EXERCISE –
Apart from the images, the records below need to be copied exactly.

RECORD EXCERPTS –
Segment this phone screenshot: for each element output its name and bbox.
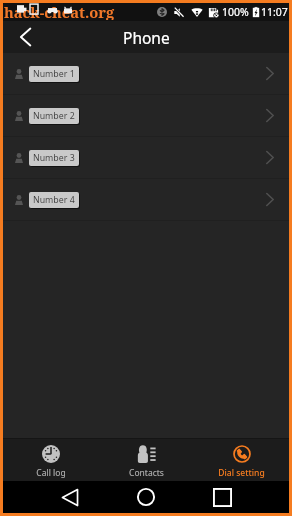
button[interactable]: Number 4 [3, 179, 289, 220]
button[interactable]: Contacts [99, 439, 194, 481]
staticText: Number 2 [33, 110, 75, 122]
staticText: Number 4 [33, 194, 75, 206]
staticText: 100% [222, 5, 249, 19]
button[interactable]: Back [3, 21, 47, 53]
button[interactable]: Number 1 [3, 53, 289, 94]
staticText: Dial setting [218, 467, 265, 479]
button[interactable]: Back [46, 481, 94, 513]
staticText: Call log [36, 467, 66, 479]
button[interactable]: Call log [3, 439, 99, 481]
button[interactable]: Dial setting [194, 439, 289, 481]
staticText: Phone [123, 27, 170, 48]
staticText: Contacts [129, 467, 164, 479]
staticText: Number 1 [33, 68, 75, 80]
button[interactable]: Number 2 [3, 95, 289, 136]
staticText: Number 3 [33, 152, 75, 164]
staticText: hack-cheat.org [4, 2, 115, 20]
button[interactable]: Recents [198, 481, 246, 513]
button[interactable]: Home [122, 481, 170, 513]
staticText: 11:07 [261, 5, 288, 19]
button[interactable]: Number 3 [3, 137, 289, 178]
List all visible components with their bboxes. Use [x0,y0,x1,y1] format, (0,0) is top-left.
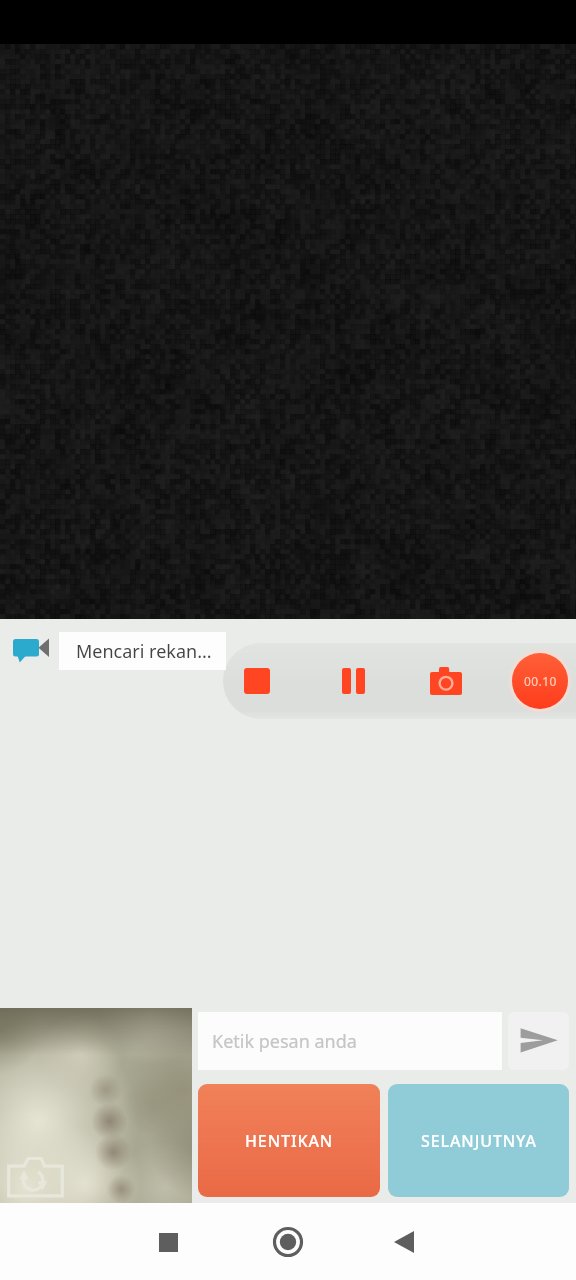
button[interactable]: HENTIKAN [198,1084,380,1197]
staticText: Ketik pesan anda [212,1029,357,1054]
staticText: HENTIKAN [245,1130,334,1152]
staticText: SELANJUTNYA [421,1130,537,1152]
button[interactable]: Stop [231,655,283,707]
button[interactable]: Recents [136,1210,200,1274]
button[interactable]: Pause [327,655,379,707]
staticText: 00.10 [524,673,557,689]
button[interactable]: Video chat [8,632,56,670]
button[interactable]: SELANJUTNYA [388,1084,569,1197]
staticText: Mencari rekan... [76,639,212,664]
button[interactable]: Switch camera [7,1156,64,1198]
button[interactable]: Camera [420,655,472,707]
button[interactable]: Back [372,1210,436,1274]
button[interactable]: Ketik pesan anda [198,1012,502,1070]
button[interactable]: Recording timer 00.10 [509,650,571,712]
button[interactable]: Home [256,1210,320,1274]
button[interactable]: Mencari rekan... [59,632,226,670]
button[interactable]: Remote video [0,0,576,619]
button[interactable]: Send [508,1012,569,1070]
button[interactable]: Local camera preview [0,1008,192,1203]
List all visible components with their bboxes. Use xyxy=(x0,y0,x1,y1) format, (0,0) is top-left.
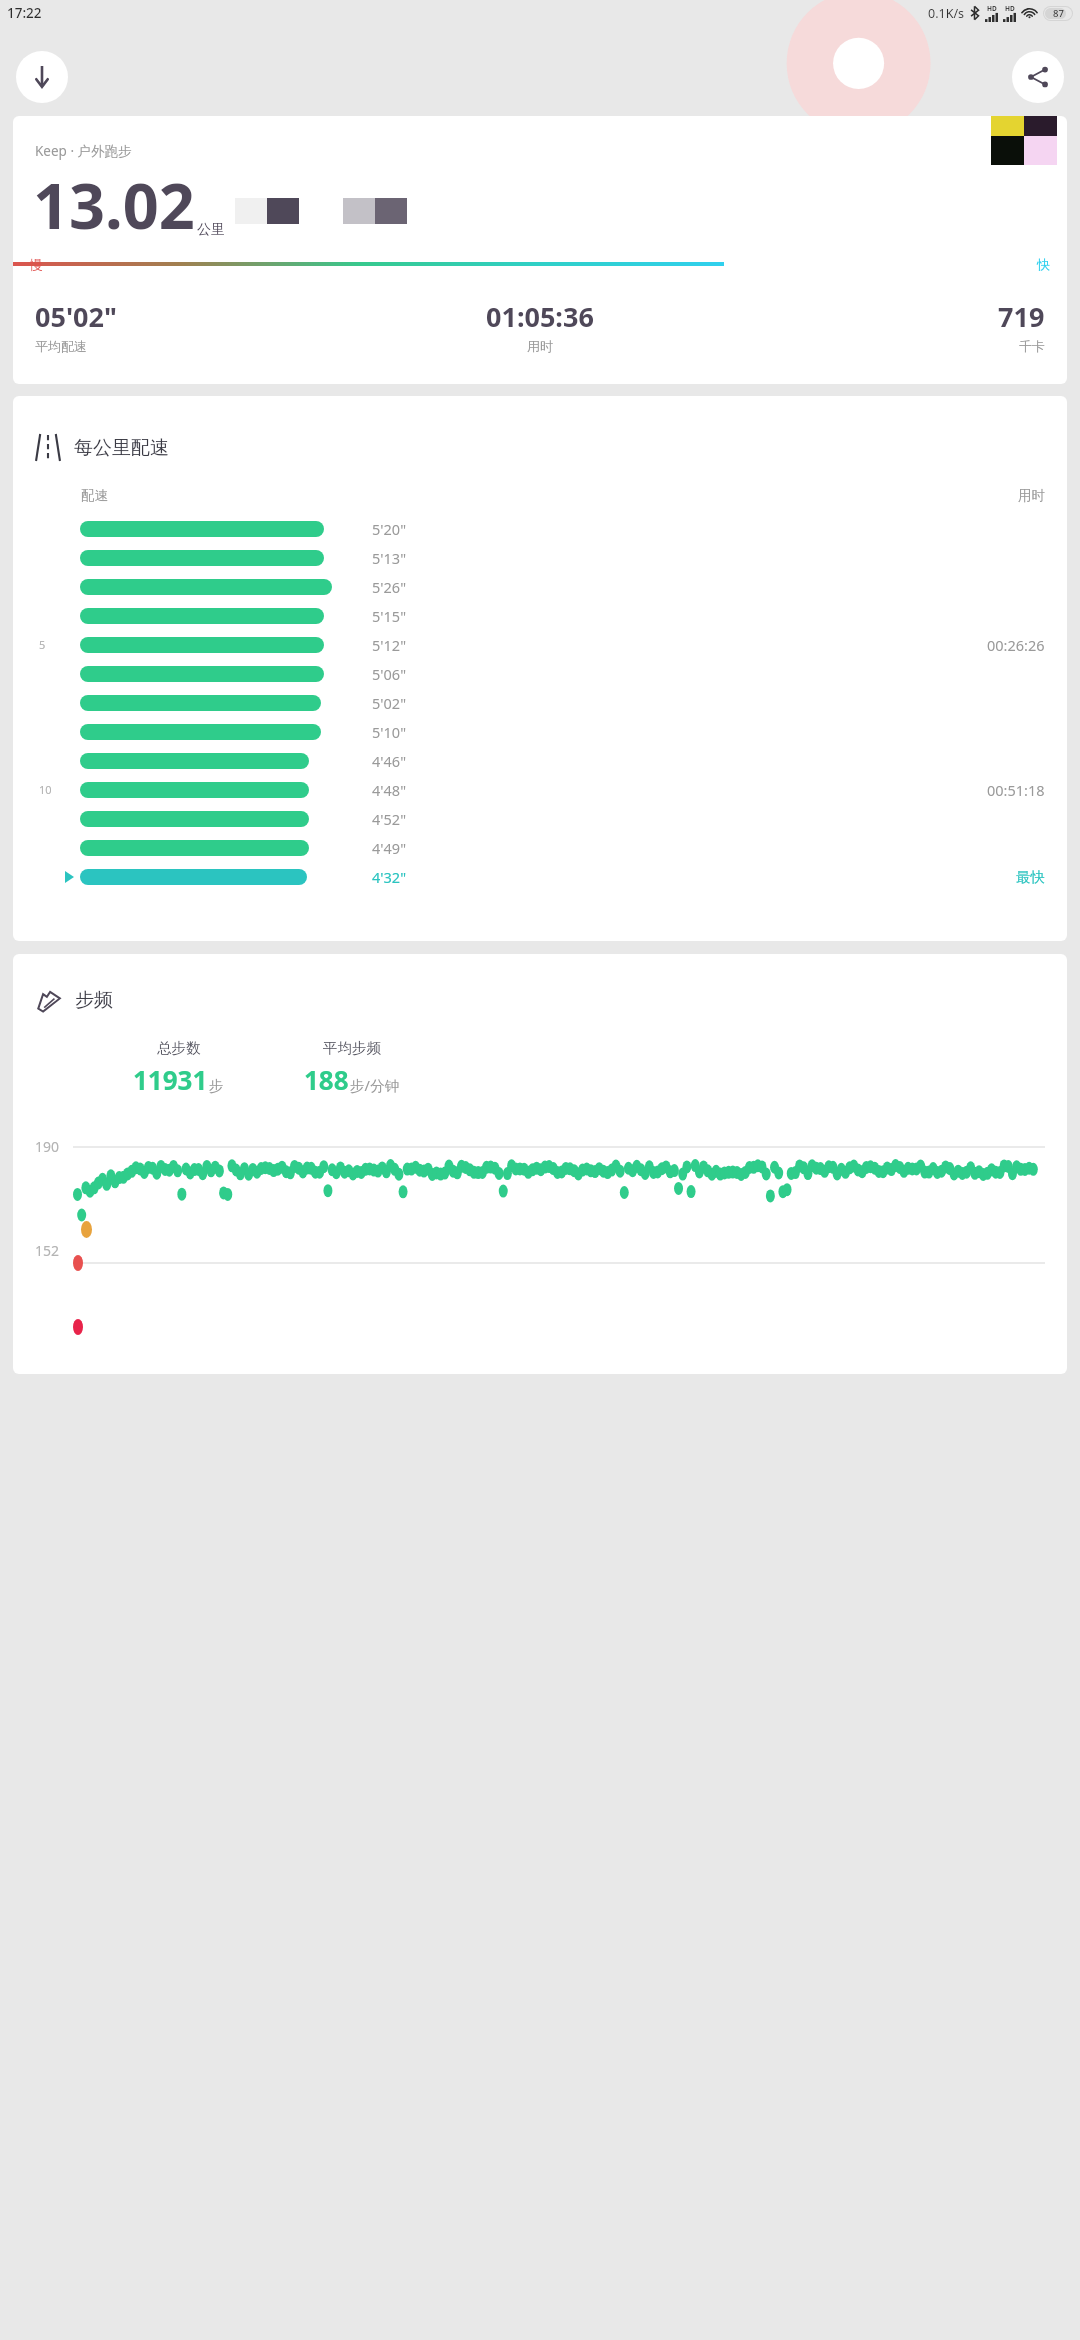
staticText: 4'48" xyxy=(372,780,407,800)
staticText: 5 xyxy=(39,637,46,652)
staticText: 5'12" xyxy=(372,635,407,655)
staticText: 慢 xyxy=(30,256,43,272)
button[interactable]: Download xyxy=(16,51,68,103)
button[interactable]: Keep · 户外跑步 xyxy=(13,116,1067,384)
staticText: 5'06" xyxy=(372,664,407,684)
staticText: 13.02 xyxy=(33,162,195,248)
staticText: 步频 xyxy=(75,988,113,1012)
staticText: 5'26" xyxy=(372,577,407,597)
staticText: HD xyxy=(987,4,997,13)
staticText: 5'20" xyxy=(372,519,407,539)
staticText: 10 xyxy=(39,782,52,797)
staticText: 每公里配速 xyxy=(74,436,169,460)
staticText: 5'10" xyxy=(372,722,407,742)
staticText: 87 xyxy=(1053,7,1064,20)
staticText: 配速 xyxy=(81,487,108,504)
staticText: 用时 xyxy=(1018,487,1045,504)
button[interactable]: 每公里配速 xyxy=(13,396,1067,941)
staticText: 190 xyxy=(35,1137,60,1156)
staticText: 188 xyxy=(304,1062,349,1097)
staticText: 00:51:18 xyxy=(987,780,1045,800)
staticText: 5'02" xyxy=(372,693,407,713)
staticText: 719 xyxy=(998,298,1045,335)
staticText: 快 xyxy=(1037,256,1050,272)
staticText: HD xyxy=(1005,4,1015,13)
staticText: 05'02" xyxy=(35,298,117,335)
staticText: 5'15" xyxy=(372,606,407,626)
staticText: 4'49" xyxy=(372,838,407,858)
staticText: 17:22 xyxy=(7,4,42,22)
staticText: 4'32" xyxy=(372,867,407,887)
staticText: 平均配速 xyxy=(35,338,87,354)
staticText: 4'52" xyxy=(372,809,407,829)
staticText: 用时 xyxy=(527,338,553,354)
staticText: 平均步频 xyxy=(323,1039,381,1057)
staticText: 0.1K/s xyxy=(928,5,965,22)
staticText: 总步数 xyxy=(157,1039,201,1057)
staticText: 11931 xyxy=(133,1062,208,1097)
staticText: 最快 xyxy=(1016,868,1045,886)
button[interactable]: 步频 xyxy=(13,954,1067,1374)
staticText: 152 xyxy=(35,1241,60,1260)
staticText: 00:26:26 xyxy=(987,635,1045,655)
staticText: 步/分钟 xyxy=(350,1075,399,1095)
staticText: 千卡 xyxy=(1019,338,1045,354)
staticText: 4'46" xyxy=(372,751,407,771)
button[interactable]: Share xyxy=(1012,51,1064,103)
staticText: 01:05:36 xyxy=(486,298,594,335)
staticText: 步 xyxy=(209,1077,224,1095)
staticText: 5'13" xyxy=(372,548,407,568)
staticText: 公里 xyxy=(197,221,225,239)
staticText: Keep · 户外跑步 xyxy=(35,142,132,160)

EXPECTED ANSWER –
Segment this phone screenshot: for each element output its name and bbox.
button[interactable]: Number 4 [3, 179, 289, 220]
button[interactable]: Contacts [99, 439, 194, 481]
staticText: Number 2 [33, 110, 75, 122]
staticText: Number 4 [33, 194, 75, 206]
staticText: 100% [222, 5, 249, 19]
button[interactable]: Back [3, 21, 47, 53]
button[interactable]: Number 1 [3, 53, 289, 94]
staticText: Dial setting [218, 467, 265, 479]
button[interactable]: Back [46, 481, 94, 513]
staticText: Call log [36, 467, 66, 479]
button[interactable]: Call log [3, 439, 99, 481]
button[interactable]: Dial setting [194, 439, 289, 481]
staticText: Phone [123, 27, 170, 48]
staticText: Contacts [129, 467, 164, 479]
staticText: Number 1 [33, 68, 75, 80]
button[interactable]: Number 2 [3, 95, 289, 136]
staticText: Number 3 [33, 152, 75, 164]
staticText: hack-cheat.org [4, 2, 115, 20]
button[interactable]: Recents [198, 481, 246, 513]
button[interactable]: Home [122, 481, 170, 513]
staticText: 11:07 [261, 5, 288, 19]
button[interactable]: Number 3 [3, 137, 289, 178]
List all visible components with their bboxes. Use [x0,y0,x1,y1] format, (0,0) is top-left.
button[interactable]: HENTIKAN [198,1084,380,1197]
staticText: Ketik pesan anda [212,1029,357,1054]
staticText: HENTIKAN [245,1130,334,1152]
staticText: SELANJUTNYA [421,1130,537,1152]
button[interactable]: Stop [231,655,283,707]
button[interactable]: Recents [136,1210,200,1274]
button[interactable]: Pause [327,655,379,707]
staticText: 00.10 [524,673,557,689]
button[interactable]: Video chat [8,632,56,670]
button[interactable]: SELANJUTNYA [388,1084,569,1197]
staticText: Mencari rekan... [76,639,212,664]
button[interactable]: Switch camera [7,1156,64,1198]
button[interactable]: Camera [420,655,472,707]
button[interactable]: Back [372,1210,436,1274]
button[interactable]: Ketik pesan anda [198,1012,502,1070]
button[interactable]: Recording timer 00.10 [509,650,571,712]
button[interactable]: Home [256,1210,320,1274]
button[interactable]: Mencari rekan... [59,632,226,670]
button[interactable]: Remote video [0,0,576,619]
button[interactable]: Send [508,1012,569,1070]
button[interactable]: Local camera preview [0,1008,192,1203]
List all visible components with their bboxes. Use xyxy=(x0,y0,x1,y1) format, (0,0) is top-left.
staticText: 4'48" xyxy=(372,780,407,800)
staticText: 5 xyxy=(39,637,46,652)
staticText: 5'12" xyxy=(372,635,407,655)
staticText: 慢 xyxy=(30,256,43,272)
button[interactable]: Download xyxy=(16,51,68,103)
button[interactable]: Keep · 户外跑步 xyxy=(13,116,1067,384)
staticText: 5'06" xyxy=(372,664,407,684)
staticText: 13.02 xyxy=(33,162,195,248)
staticText: 步频 xyxy=(75,988,113,1012)
staticText: 5'26" xyxy=(372,577,407,597)
staticText: HD xyxy=(987,4,997,13)
staticText: 5'20" xyxy=(372,519,407,539)
staticText: 10 xyxy=(39,782,52,797)
staticText: 每公里配速 xyxy=(74,436,169,460)
staticText: 5'10" xyxy=(372,722,407,742)
staticText: 87 xyxy=(1053,7,1064,20)
staticText: 配速 xyxy=(81,487,108,504)
staticText: 用时 xyxy=(1018,487,1045,504)
button[interactable]: 每公里配速 xyxy=(13,396,1067,941)
staticText: 190 xyxy=(35,1137,60,1156)
staticText: 188 xyxy=(304,1062,349,1097)
staticText: 00:51:18 xyxy=(987,780,1045,800)
staticText: 5'02" xyxy=(372,693,407,713)
staticText: 719 xyxy=(998,298,1045,335)
staticText: 快 xyxy=(1037,256,1050,272)
staticText: HD xyxy=(1005,4,1015,13)
staticText: 05'02" xyxy=(35,298,117,335)
staticText: 5'15" xyxy=(372,606,407,626)
staticText: 4'49" xyxy=(372,838,407,858)
staticText: 17:22 xyxy=(7,4,42,22)
staticText: 4'32" xyxy=(372,867,407,887)
staticText: 平均配速 xyxy=(35,338,87,354)
staticText: 4'52" xyxy=(372,809,407,829)
staticText: 用时 xyxy=(527,338,553,354)
staticText: 平均步频 xyxy=(323,1039,381,1057)
staticText: 0.1K/s xyxy=(928,5,965,22)
staticText: 总步数 xyxy=(157,1039,201,1057)
staticText: 11931 xyxy=(133,1062,208,1097)
staticText: 最快 xyxy=(1016,868,1045,886)
button[interactable]: 步频 xyxy=(13,954,1067,1374)
staticText: 152 xyxy=(35,1241,60,1260)
staticText: 00:26:26 xyxy=(987,635,1045,655)
staticText: 步/分钟 xyxy=(350,1075,399,1095)
staticText: 千卡 xyxy=(1019,338,1045,354)
staticText: 4'46" xyxy=(372,751,407,771)
button[interactable]: Share xyxy=(1012,51,1064,103)
staticText: 01:05:36 xyxy=(486,298,594,335)
staticText: 步 xyxy=(209,1077,224,1095)
staticText: 5'13" xyxy=(372,548,407,568)
staticText: 公里 xyxy=(197,221,225,239)
staticText: Keep · 户外跑步 xyxy=(35,142,132,160)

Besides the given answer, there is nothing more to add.